Patagonia wants you to stop buying crap
The quality of most products on the market today is Total crap. And it gets worse over time.
It is especially evident with clothing. Jackets are largely made of polyester, not wool, which is why they wear out quickly. The shoes are made of plastic, not leather, which makes them difficult to repair. Many brands intentionally design clothes so that they break down after a few wears, so you’ll come back for more.
Patagonia calls our current era the “Age of Shit,” or the “Chythropocene.” Today, the clothing company launched a new 45-minute short film on YouTube, under that name. The film explains how humans evolved from making durable clothing to making disposable clothing that is destroying the planet. It’s an important message for our moment and a rallying cry to change things.
Except for one small problem: The point of the film is to show that Patagonia clothing is well-designed and high-quality. But it’s hard to separate the film’s compelling message about overconsumption from its overall goal of convincing you that it’s a good idea to buy Patagonia products.
In many ways, the film’s message is much needed. The planet is suffocating under the weight of the massive amounts of waste pumped out by brands.
Everything is fast
It took about half a century to reach the so-called “Shitthropocene”. We first saw glimpses of product vanity at fast-fashion leaders like Zara and H&M. They have developed a business model that revolves around creating ultra-fashionable products at low prices by manufacturing them in offshore factories using cheap materials. It’s proven to work so well that almost every clothing brand — from Target to Gucci — has copied its approach. And the new wave of fast-fashion brands like Shein and Temu are creating clothes that many people will only wear once or twice.

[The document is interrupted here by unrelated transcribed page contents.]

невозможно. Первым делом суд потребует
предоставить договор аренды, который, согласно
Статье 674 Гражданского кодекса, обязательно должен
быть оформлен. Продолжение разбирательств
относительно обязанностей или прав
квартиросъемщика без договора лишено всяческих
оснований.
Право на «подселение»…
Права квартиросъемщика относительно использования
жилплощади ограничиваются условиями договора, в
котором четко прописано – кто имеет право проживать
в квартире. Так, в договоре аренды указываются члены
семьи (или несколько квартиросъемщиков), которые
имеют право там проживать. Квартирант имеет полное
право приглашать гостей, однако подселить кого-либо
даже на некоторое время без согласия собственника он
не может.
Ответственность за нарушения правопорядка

Alex Wheeler, Patagonia’s vice president of creative, says the acceleration of fast fashion is partly what prompted the company to make this film. “In 2024, there will be a normalization of the overconsumption that happens on social media,” he says. “There is now a turbo version of fast fashion. Someone had to take responsibility for creating a counterpoint to that.

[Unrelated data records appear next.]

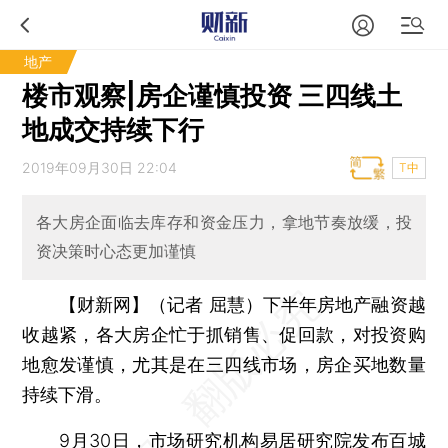
地产
楼市观察|房企谨慎投资 三四线土
地成交持续下行
2019年09月30日 22:04
T中
各大房企面临去库存和资金压力，拿地节奏放缓，投
资决策时心态更加谨慎
【财新网】（记者 屈慧）
下半年房地产融资越
收越紧，各大房企忙于抓销售、促回款，对投资购
地愈发谨慎，尤其是在三四线市场，房企买地数量
持续下滑。
9月30日，市场研究机构易居研究院发布百城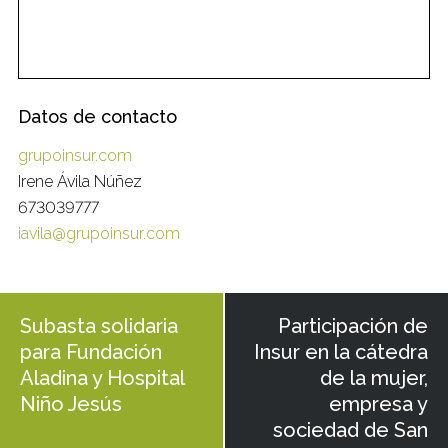
Datos de contacto
grupoinsur.com
Irene Ávila Núñez
673039777
iavila@grupoinsur.com
Subasta solidaria
Participación de
para Fundación
Insur en la cátedra
Aladina y Hospital
de la mujer,
Niño Jesús
empresa y
sociedad de San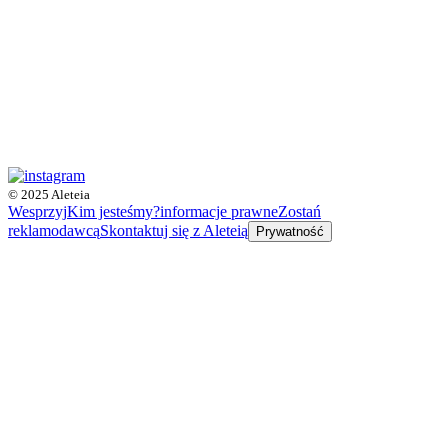
© 2025 Aleteia
Wesprzyj
Kim jesteśmy?
informacje prawne
Zostań
reklamodawcą
Skontaktuj się z Aleteią
Prywatność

But it’s not just the fashion industry. The furniture industry is known for producing low-quality pieces that break within a year. Tech brands make electronics with an expiration date, so you have to upgrade within a few years. All of these products require resources and carbon emissions to produce. Now they’re clogging up landfills. It’s a planetary catastrophe of epic proportions.
Chitropocin
Chitropocin He deals with this issue with intelligence and humor. The book reaches back into evolutionary history and argues that the dopamine hit we get from obtaining and consuming goods helped humanity survive. But in today’s age of mass production, this is no longer a useful engine. Marketers make us believe that products are scarce or that we can get a good deal, which leads us to buy more and more. If this continues unchecked, it will lead to the destruction of the planet and our own annihilation.

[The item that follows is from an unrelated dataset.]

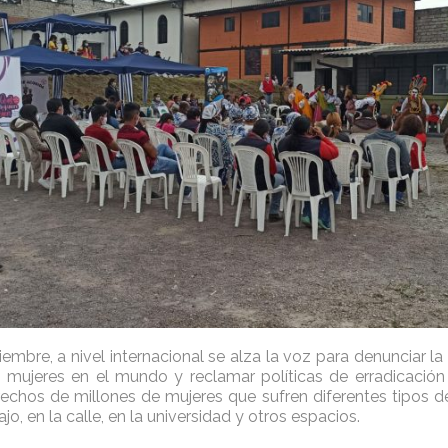
mbre, a nivel internacional se alza la voz para denunciar la
s mujeres en el mundo y reclamar políticas de erradicació
rechos de millones de mujeres que sufren diferentes tipos de 
ajo, en la calle, en la universidad y otros espacios.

“Talk about how fashion has a huge negative impact on the planet is common,” Wheeler says. “We needed to figure out how to reboot it in a way that encouraged people to think about it differently. Approaching it through the lens of how humans are biologically engineered to consume, and how humans have hacked that to turn us into hyper-consumers, was an interesting way to unravel this story.”
The film has a serious premise, but it is executed with a lot of jokes, which makes it fun to watch. This is intentional. The narrator also points out the irony of the clothing brand that sponsored the making of this film. In between making the larger argument, there are interviews with Patagonia employees who talk about the brand’s obsession with quality.
Patagonia is a beacon of sustainability in the fashion industry. Their products are well made. In the past, she has written passionately about her commitment to extending the life of clothing by creating classic designs that never go out of style. The brand also has repair services, recycling programs, and a resale site to keep items out of the landfill for as long as possible.
These are all good things, and the rest of the industry should imitate them immediately. But there’s also no escaping the fact that Patagonia contributes to clothing’s massive carbon footprint. Patagonia’s marketing is effective and the brand is growing rapidly, which means they are manufacturing more and more products. This film, although it draws attention to overconsumption, is also a way to make us consume more. As long as the products are from Patagonia.
This is something Patagonia employees constantly think about. This has been an ongoing problem. In 2011, Patagonia ran a popular ad on Black Friday that said: “Don’t buy this jacket.” It was designed to start a conversation about frenetic overconsumption, but it also led to Patagonia having a very successful holiday season when it came to sales. sales It was reported that it rose 30% after displaying the ad.
“We know there’s an internal contradiction in sending an anti-consumerist message, and then growing a brand as a result,” says Alex Luther, head of film, video and multimedia production at Patagonia. “But we also believe we can be a fulcrum, where we can help change the way people think about their behaviour, and give consumption a closer look.”